Cue Smokey the Cannon.
Texas fans have longed for a back like Ingram since Mr. Jamaal Charles used to run the rock. Yes, D’Onta Foreman was awesome, but he played on a cursed team. And Ingram is…different.
Fast, seemingly with eyes on the sides of his head, he’s a 205-pound home run hitter, a don’t-you-dare-go-get-a-beer-when-Texas-is-on-offense running back that if he remains healthy can leave a searing legacy on the 40 Acres.
Keaontay Ingram is happening.
He first happened, technically, in the opener against Maryland, yet was held out late in the game as Tom Herman chose experience over raw talent at running back in going with Tre Watson. But the true announcement of his arrival came for good with the run against Tulsa when he showed the gifts that Texas fans hope will keep giving for another three years: vision, slippery feet, power to break tackles and breakneck speed.
And he followed that introduction by solidifying his position as the best running back on the team when he stepped off 68 yards on 10 carries, including several when the Longhorns needed him in the fourth quarter to keep the Purple Wizard of Kansas State from beating the burnt orange yet again in Manhattan.

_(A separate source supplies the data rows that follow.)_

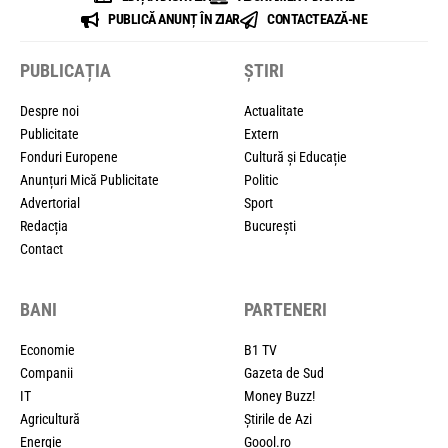
PUBLICĂ ANUNȚ ÎN ZIAR
CONTACTEAZĂ-NE
PUBLICAȚIA
ȘTIRI
Despre noi
Actualitate
Publicitate
Extern
Fonduri Europene
Cultură și Educație
Anunțuri Mică Publicitate
Politic
Advertorial
Sport
Redacția
București
Contact
BANI
PARTENERI
Economie
B1 TV
Companii
Gazeta de Sud
IT
Money Buzz!
Agricultură
Știrile de Azi
Energie
Goool.ro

In addition to his 68 yards rushing, he caught five passes for 27 yards. A wondrously-talented but limited-carry young back who couldn’t be trusted has transformed himself into a four-quarter stick of Keaontay Dynamite in the last month.
“We felt like he would be really good at breaking the tackles of the extra guy,” a relieved Herman said after the game against the Wildcats, a 19-14 gut-wrenching win in which the Longhorns didn’t score at all in the second half. “He gave us the best opportunity to make the extra guy miss when they knew we were going to run the ball.”
Ingram’s success is certainly no surprise, considering how heavily he was recruited. His talents in high school were obvious and coveted. He was All-American and All-State in high school, had 76 career rushing touchdowns, stepped off a pair of 2,000-yard seasons, and finished his time there with over 5,000 yards. Oh, and he also won two state championships, so there’s that.
His high school career was nothing short of legendary. He has followed that with what is, admittedly, a very small sample size of college work that has shown clear bursts of brilliance.
What’s next for Ingram?
Anyone who knows anything about anything knows that to truly cement your place as a Texas running back, you must confront and conquer the Sooners. Think Earl Campbell in 1977. Think Edwin Simmons in 1983. Think Ricky Williams in 1998. Think Jamaal Charles in 2005.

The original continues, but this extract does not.